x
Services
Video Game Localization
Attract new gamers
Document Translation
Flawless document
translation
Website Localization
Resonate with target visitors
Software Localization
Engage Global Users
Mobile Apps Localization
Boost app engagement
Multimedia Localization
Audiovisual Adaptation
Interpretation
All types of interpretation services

---

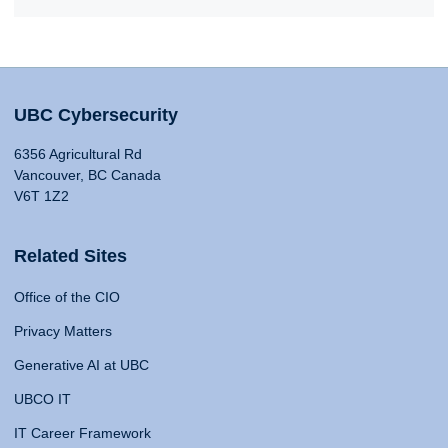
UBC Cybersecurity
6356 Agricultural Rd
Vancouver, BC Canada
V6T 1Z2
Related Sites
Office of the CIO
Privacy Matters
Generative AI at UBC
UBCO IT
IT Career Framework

==

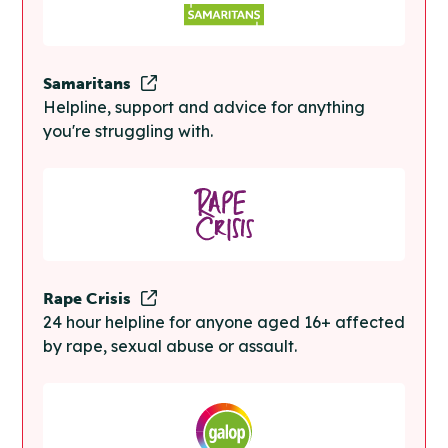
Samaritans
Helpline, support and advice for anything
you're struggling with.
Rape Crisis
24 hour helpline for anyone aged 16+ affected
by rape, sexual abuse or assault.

### Task instructions
Lines wanted from the listing above: the line with "Related Sites" up to and including the line with "IT Career Framework". Please write them out exactly, adding nothing else.

### Written answer
Related Sites
Office of the CIO
Privacy Matters
Generative AI at UBC
UBCO IT
IT Career Framework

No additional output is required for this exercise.